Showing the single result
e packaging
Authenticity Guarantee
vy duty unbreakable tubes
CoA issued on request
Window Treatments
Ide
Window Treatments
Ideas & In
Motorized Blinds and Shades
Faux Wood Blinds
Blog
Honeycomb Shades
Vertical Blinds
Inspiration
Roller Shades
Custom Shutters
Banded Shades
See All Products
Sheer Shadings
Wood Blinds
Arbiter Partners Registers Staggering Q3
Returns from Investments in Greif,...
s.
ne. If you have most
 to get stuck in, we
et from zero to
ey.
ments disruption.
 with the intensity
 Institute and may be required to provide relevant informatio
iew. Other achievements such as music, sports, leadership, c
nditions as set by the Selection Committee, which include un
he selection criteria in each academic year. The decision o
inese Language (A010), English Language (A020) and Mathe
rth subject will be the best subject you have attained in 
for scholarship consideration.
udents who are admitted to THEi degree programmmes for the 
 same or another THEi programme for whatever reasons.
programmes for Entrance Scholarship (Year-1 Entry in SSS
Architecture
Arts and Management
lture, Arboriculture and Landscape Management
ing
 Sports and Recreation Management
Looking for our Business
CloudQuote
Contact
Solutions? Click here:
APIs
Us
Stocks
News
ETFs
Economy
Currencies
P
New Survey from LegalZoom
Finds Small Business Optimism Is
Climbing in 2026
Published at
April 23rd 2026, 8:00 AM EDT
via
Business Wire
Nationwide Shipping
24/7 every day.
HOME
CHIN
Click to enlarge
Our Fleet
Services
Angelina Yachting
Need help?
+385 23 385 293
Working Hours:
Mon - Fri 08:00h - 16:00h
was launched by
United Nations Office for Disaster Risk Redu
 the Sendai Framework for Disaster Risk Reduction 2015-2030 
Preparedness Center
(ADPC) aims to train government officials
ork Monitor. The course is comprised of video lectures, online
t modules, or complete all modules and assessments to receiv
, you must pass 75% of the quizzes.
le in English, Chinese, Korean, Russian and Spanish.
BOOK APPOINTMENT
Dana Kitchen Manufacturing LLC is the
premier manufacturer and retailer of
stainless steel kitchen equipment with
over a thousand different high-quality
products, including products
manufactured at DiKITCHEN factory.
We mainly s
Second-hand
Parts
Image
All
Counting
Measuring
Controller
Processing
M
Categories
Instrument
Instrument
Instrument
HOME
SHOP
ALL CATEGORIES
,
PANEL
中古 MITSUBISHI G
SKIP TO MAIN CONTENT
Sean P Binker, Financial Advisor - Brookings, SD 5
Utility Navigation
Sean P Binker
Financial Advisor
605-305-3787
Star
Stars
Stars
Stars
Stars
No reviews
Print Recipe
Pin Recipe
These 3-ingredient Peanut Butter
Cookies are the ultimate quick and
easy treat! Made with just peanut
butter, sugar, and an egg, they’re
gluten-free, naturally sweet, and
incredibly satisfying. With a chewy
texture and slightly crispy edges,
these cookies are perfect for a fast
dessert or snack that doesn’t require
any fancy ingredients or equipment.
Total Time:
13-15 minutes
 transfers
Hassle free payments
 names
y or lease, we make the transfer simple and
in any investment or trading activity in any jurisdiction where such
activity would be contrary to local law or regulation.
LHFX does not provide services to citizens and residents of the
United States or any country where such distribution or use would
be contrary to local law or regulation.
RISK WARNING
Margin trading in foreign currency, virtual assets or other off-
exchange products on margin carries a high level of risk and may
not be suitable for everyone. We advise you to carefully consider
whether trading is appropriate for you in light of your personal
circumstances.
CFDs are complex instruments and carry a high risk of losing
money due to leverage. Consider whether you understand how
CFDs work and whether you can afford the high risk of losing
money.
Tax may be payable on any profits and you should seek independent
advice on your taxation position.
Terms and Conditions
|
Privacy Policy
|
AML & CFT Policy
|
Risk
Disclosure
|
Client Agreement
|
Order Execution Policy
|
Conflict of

____________

### What is being asked
Check each line above for "local" and please state only how many have it.

### Written solution
2